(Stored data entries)

*** Block opens ***

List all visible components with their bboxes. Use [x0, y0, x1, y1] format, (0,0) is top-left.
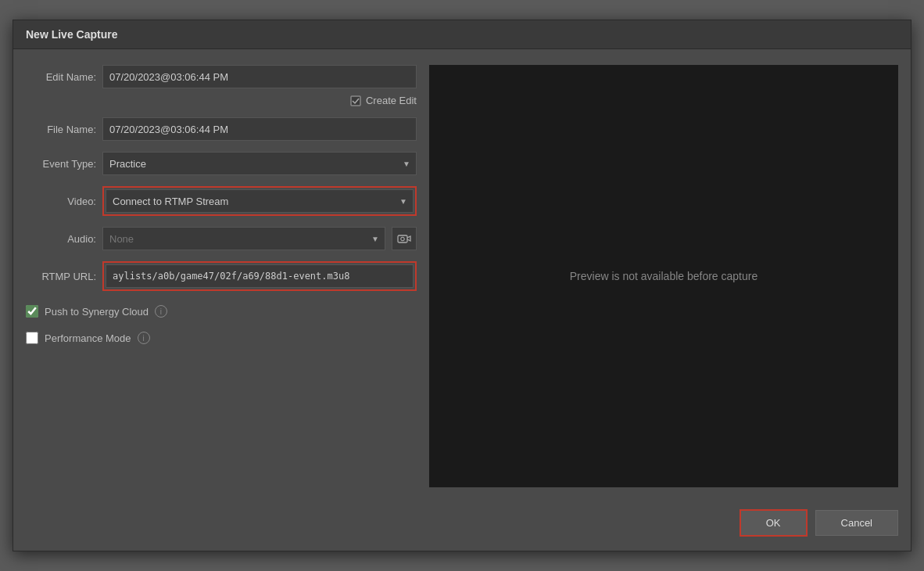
- file-name-label: File Name:: [26, 124, 96, 135]
- svg-rect-1: [398, 235, 407, 242]
- video-select[interactable]: Connect to RTMP Stream None Camera 1 Cam…: [106, 189, 414, 213]
- performance-mode-label: Performance Mode: [45, 332, 131, 344]
- audio-row: Audio: None Microphone Line In ▼: [26, 227, 417, 250]
- rtmp-url-label: RTMP URL:: [26, 271, 96, 282]
- edit-name-label: Edit Name:: [26, 71, 96, 83]
- event-type-select[interactable]: Practice Game Training Match: [102, 152, 417, 175]
- cancel-button[interactable]: Cancel: [815, 510, 898, 536]
- file-name-row: File Name:: [26, 117, 417, 141]
- audio-select[interactable]: None Microphone Line In: [102, 227, 385, 250]
- video-row: Video: Connect to RTMP Stream None Camer…: [26, 186, 417, 216]
- push-to-cloud-row: Push to Synergy Cloud i: [26, 305, 417, 318]
- performance-mode-info-icon[interactable]: i: [138, 332, 150, 344]
- camera-settings-button[interactable]: [392, 227, 417, 250]
- push-to-cloud-info-icon[interactable]: i: [155, 305, 167, 318]
- dialog-body: Edit Name: Create Edit File Name: Event …: [13, 49, 911, 500]
- left-panel: Edit Name: Create Edit File Name: Event …: [26, 65, 417, 487]
- event-type-select-wrapper: Practice Game Training Match ▼: [102, 152, 417, 175]
- performance-mode-checkbox[interactable]: [26, 332, 38, 344]
- create-edit-check-icon: [350, 95, 361, 106]
- rtmp-url-highlighted: [102, 261, 417, 291]
- svg-rect-0: [351, 96, 360, 106]
- camera-icon: [397, 233, 411, 244]
- video-select-highlighted: Connect to RTMP Stream None Camera 1 Cam…: [102, 186, 417, 216]
- edit-name-input[interactable]: [102, 65, 417, 88]
- performance-mode-row: Performance Mode i: [26, 332, 417, 344]
- audio-label: Audio:: [26, 233, 96, 245]
- preview-text: Preview is not available before capture: [570, 270, 757, 282]
- push-to-cloud-label: Push to Synergy Cloud: [45, 306, 149, 318]
- preview-panel: Preview is not available before capture: [429, 65, 898, 487]
- event-type-label: Event Type:: [26, 158, 96, 170]
- create-edit-label: Create Edit: [366, 95, 417, 106]
- svg-point-2: [401, 237, 404, 240]
- dialog-footer: OK Cancel: [13, 500, 911, 549]
- audio-select-wrapper: None Microphone Line In ▼: [102, 227, 385, 250]
- video-select-inner: Connect to RTMP Stream None Camera 1 Cam…: [106, 189, 414, 213]
- edit-name-row: Edit Name:: [26, 65, 417, 88]
- dialog-title: New Live Capture: [13, 20, 911, 49]
- file-name-input[interactable]: [102, 117, 417, 141]
- new-live-capture-dialog: New Live Capture Edit Name: Create Edit …: [13, 20, 911, 551]
- video-label: Video:: [26, 196, 96, 207]
- ok-button[interactable]: OK: [740, 509, 808, 537]
- rtmp-url-input[interactable]: [106, 264, 414, 288]
- event-type-row: Event Type: Practice Game Training Match…: [26, 152, 417, 175]
- create-edit-row: Create Edit: [26, 95, 417, 106]
- title-text: New Live Capture: [26, 28, 117, 41]
- push-to-cloud-checkbox[interactable]: [26, 305, 38, 318]
- rtmp-url-row: RTMP URL:: [26, 261, 417, 291]
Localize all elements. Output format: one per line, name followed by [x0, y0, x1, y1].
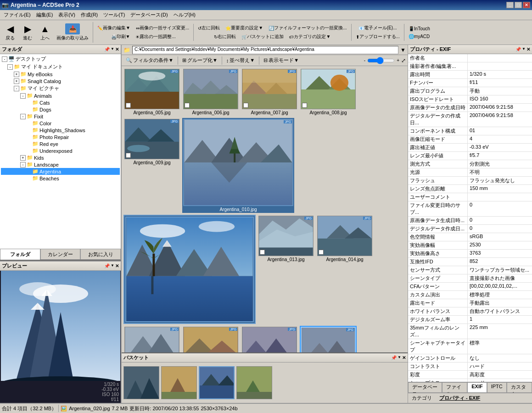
tree-item-redeye[interactable]: 📁 Red eye [1, 140, 120, 147]
thumb-checkbox-009[interactable] [126, 153, 131, 158]
menu-tools[interactable]: ツール(T) [101, 11, 128, 19]
props-pin-button[interactable]: 📌 [515, 47, 521, 52]
import-button[interactable]: 📥 画像の取り込み [54, 22, 91, 43]
preview-pin-button[interactable]: 📌 [104, 263, 110, 268]
props-tab-file[interactable]: ファイル [442, 382, 467, 393]
tree-item-kids[interactable]: + 📁 Kids [1, 154, 120, 161]
props-tab-iptc[interactable]: IPTC [487, 382, 507, 393]
preview-close-button[interactable]: ✕ [115, 263, 119, 268]
tree-item-mypictures[interactable]: - 📁 マイ ピクチャ [1, 84, 120, 92]
group-button[interactable]: ⊞ グループ化▼ [180, 56, 220, 65]
batch-resize-button[interactable]: ⇔ 画像の一括サイズ変更... [134, 24, 191, 32]
folder-tab[interactable]: フォルダ [0, 249, 40, 260]
intouch-button[interactable]: 📱 InTouch [406, 25, 432, 32]
maximize-button[interactable]: □ [515, 2, 522, 8]
props-menu-button[interactable]: ▼ [522, 47, 526, 52]
tree-item-landscape[interactable]: - 📁 Landscape [1, 161, 120, 168]
tree-item-fixit[interactable]: - 📁 Fixit [1, 113, 120, 120]
thumb-checkbox-008[interactable] [302, 103, 307, 108]
tree-toggle[interactable]: + [20, 155, 26, 161]
folder-tree[interactable]: - 🖥️ デスクトップ - 📁 マイ ドキュメント + 📁 My eBooks … [0, 54, 121, 249]
sort-button[interactable]: ↕ 並べ替え▼ [224, 56, 257, 65]
thumb-checkbox-005[interactable] [126, 103, 131, 108]
basket-item-1[interactable] [123, 366, 159, 399]
thumb-item-006[interactable]: JPG Argentina_006.jpg [182, 68, 239, 116]
tree-item-snagit[interactable]: + 📁 SnagIt Catalog [1, 78, 120, 84]
view-mode-button[interactable]: ⊟ 表示モード▼ [261, 56, 301, 65]
tree-toggle[interactable]: - [20, 162, 26, 167]
thumb-checkbox-013[interactable] [260, 250, 265, 255]
tree-toggle[interactable]: - [20, 93, 26, 99]
preview-menu-button[interactable]: ▼ [111, 263, 114, 268]
thumb-item-005[interactable]: JPG Argentina_005.jpg [123, 68, 180, 116]
rotate-left-button[interactable]: ↺ 左に回転 [196, 24, 222, 32]
thumb-checkbox-007[interactable] [243, 103, 248, 108]
thumbnail-area[interactable]: JPG Argentina_005.jpg [122, 66, 408, 352]
tree-item-underexposed[interactable]: 📁 Underexposed [1, 147, 120, 154]
tree-item-argentina[interactable]: 📁 Argentina [1, 168, 120, 175]
tree-item-beaches[interactable]: 📁 Beaches [1, 175, 120, 182]
props-close-button[interactable]: ✕ [526, 47, 530, 52]
forward-button[interactable]: ▶ 進む [19, 22, 36, 43]
menu-database[interactable]: データベース(D) [128, 11, 170, 19]
tree-item-photorepair[interactable]: 📁 Photo Repair [1, 134, 120, 140]
up-button[interactable]: ▲ 上へ [37, 22, 53, 43]
thumb-item-010-large[interactable]: JPG Argentina_010.jpg [182, 118, 294, 213]
tree-item-desktop[interactable]: - 🖥️ デスクトップ [1, 55, 120, 63]
tree-item-animals[interactable]: - 📁 Animals [1, 92, 120, 99]
props-exif-tab[interactable]: プロパティ - EXIF [437, 394, 482, 402]
props-tab-database[interactable]: データベース [408, 382, 442, 393]
tree-toggle[interactable]: - [20, 114, 26, 119]
category-set-button[interactable]: 🏷 カテゴリの設定▼ [287, 33, 333, 41]
thumb-item-009[interactable]: JPG Argentina_009.jpg [123, 118, 180, 213]
zoom-expand-button[interactable]: ⤢ [401, 57, 406, 64]
props-tab-custom[interactable]: カスタム [507, 382, 532, 393]
tree-item-highlights[interactable]: 📁 Highlights_Shadows [1, 127, 120, 134]
basket-add-button[interactable]: 🛒 バスケットに追加 [239, 33, 286, 41]
tree-toggle[interactable]: - [2, 56, 7, 62]
thumb-item-013[interactable]: JPG Argentina_013.jpg [258, 215, 314, 324]
basket-item-4[interactable] [236, 366, 272, 399]
breadcrumb-dropdown[interactable]: ▼ [400, 47, 406, 53]
edit-image-button[interactable]: ✏️ 画像の編集▼ [95, 24, 133, 32]
thumb-item-008[interactable]: JPG Argentina_008.jpg [300, 68, 357, 116]
props-tab-exif[interactable]: EXIF [467, 382, 487, 393]
basket-menu-button[interactable]: ▼ [398, 355, 401, 360]
menu-file[interactable]: ファイル(E) [1, 11, 34, 19]
menu-view[interactable]: 表示(V) [56, 11, 78, 19]
basket-pin-button[interactable]: 📌 [391, 355, 397, 360]
minimize-button[interactable]: _ [506, 2, 514, 8]
panel-close-button[interactable]: ✕ [115, 47, 119, 52]
tree-item-color[interactable]: 📁 Color [1, 120, 120, 127]
print-button[interactable]: 🖨️ 印刷▼ [109, 33, 133, 41]
upload-button[interactable]: ⬆ アップロードする... [353, 33, 402, 41]
tree-toggle[interactable]: - [7, 64, 13, 70]
tree-item-ebooks[interactable]: + 📁 My eBooks [1, 71, 120, 78]
properties-table[interactable]: 作者名撮影著作者/編集著...露出時間1/320 sFナンバーf/11露出プログ… [408, 54, 532, 382]
thumb-item-018[interactable]: JPG Argentina_018.jpg [182, 326, 239, 352]
importance-button[interactable]: ⭐ 重要度の設定▼ [223, 24, 265, 32]
menu-help[interactable]: ヘルプ(H) [171, 11, 198, 19]
tree-item-mydocs[interactable]: - 📁 マイ ドキュメント [1, 63, 120, 71]
tree-item-cats[interactable]: 📁 Cats [1, 99, 120, 106]
favorites-tab[interactable]: お気に入り [80, 249, 121, 260]
rotate-right-button[interactable]: ↻ 右に回転 [212, 33, 238, 41]
tree-item-dogs[interactable]: 📁 Dogs [1, 106, 120, 113]
email-button[interactable]: 📧 電子メール(E)... [356, 24, 399, 32]
basket-close-button[interactable]: ✕ [402, 355, 406, 360]
zoom-slider[interactable] [367, 57, 395, 64]
menu-create[interactable]: 作成(R) [78, 11, 101, 19]
calendar-tab[interactable]: カレンダー [40, 249, 81, 260]
breadcrumb-icon[interactable]: 📁 [123, 47, 130, 53]
back-button[interactable]: ◀ 戻る [2, 22, 18, 43]
filter-button[interactable]: 🔍 フィルタの条件▼ [123, 56, 176, 65]
tree-toggle[interactable]: + [14, 78, 19, 84]
format-convert-button[interactable]: 🔄 ファイルフォーマットの一括変換... [266, 24, 349, 32]
tree-toggle[interactable]: + [14, 72, 19, 77]
thumb-item-020[interactable]: JPG ✓ Argentina_020.jpg [300, 326, 357, 352]
panel-menu-button[interactable]: ▼ [111, 47, 114, 52]
myacd-button[interactable]: 🌐 myACD [406, 33, 432, 40]
thumb-item-014[interactable]: JPG Argentina_014.jpg [316, 215, 373, 324]
thumb-item-main-large[interactable] [123, 215, 256, 324]
panel-pin-button[interactable]: 📌 [104, 47, 110, 52]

*** Block closes ***

DIRECTIONS FOR THIS TASK:
Note each line above that holds "highlighted", then copy all of them.

RESPONSE BOX:
- rtmp-url-highlighted: [102, 261, 417, 291]
- video-select-highlighted: Connect to RTMP Stream None Camera 1 Cam…: [102, 186, 417, 216]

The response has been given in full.